# Floppy Disk Fail



## SirLancelot (Jan 5, 2009)

Every time my computer starts I get the Floppy Disk Fail error and have to press F1 to continue. I do not have a Floppy Disk drive so I am trying to remove it from the BIOs bootup list. 

I have Phoenix - AwardBios CMOS Setup Utilitiy

I tried to disable the Onboard FDC Controller and also Disabled on Floppy disks fromt he Boot Devices.

All that I managed to change was that now instead of Floppy Disks Fail (40) I now get Floppy Disk Fail (80).
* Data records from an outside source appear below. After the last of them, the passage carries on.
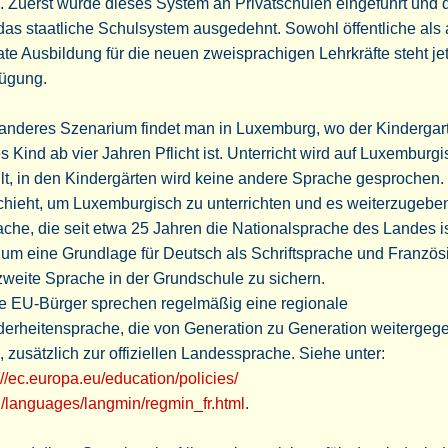
. Zuerst wurde dieses System an Privatschulen eingeführt und
das staatliche Schulsystem ausgedehnt. Sowohl öffentliche als
ate Ausbildung für die neuen zweisprachigen Lehrkräfte steht jet
fügung.
anderes Szenarium findet man in Luxemburg, wo der Kindergart
s Kind ab vier Jahren Pflicht ist. Unterricht wird auf Luxemburg
ilt, in den Kindergärten wird keine andere Sprache gesprochen
hieht, um Luxemburgisch zu unterrichten und es weiterzugeben
che, die seit etwa 25 Jahren die Nationalsprache des Landes is
um eine Grundlage für Deutsch als Schriftsprache und Französ
zweite Sprache in der Grundschule zu sichern.
le EU-Bürger sprechen regelmäßig eine regionale
derheitensprache, die von Generation zu Generation weitergeg
, zusätzlich zur offiziellen Landessprache. Siehe unter:
://ec.europa.eu/education/policies/
/languages/langmin/regmin_fr.html
.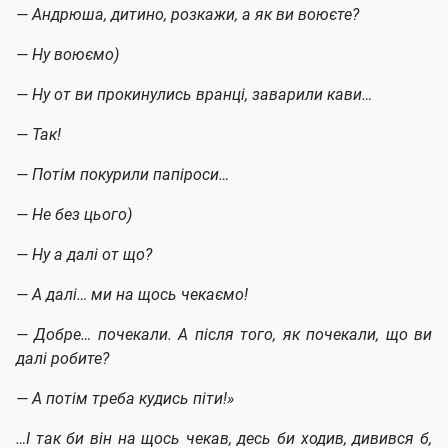
— Андрюша, дитино, розкажи, а як ви воюєте?
— Ну воюємо)
— Ну от ви прокинулись вранці, заварили кави…
— Так!
— Потім покурили папіроси…
— Не без цього)
— Ну а далі от що?
— А далі… ми на щось чекаємо!
— Добре… почекали. А після того, як почекали, що ви
далі робите?
— А потім треба кудись піти!»
…І так би він на щось чекав, десь би ходив, дивився б,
All I want is my computer to start without me having to press F1 to continue every time!


----------



## Lead3 (Jun 14, 2006)

Hi, Welcome to TSF.
Were you able to disable the floppy in the BIOS?
What motherboard do you have?
Paul


----------



## SirLancelot (Jan 5, 2009)

No, not yet.

my motherboard is: EVGA 132-CK-NF78-A1 LGA 775 NVIDIA nForce 780i SLI ATX Intel Motherboard


Nothing with Floppy Disk Drives is in my Basic BIOS menu. In Advanced BIOS there are several options. The First Boot Device is set to my Hard Drive. The Second Boot Device is set to CD ROM. The Third Boot Device is Disabled and so is the "Boot Other Device". However, in Removable Device Priority, when I open it there is only one item. It is Floppy Disks and there is no option to edit or delete it.

Thanks for your help.


----------



## magnethead (Mar 18, 2006)

go to where you define the hard disks, at bottom you have to change floppy from 1.44MB 3.5" to none


----------



## SirLancelot (Jan 5, 2009)

Awesome! That did it. Thank you guys very much!


----------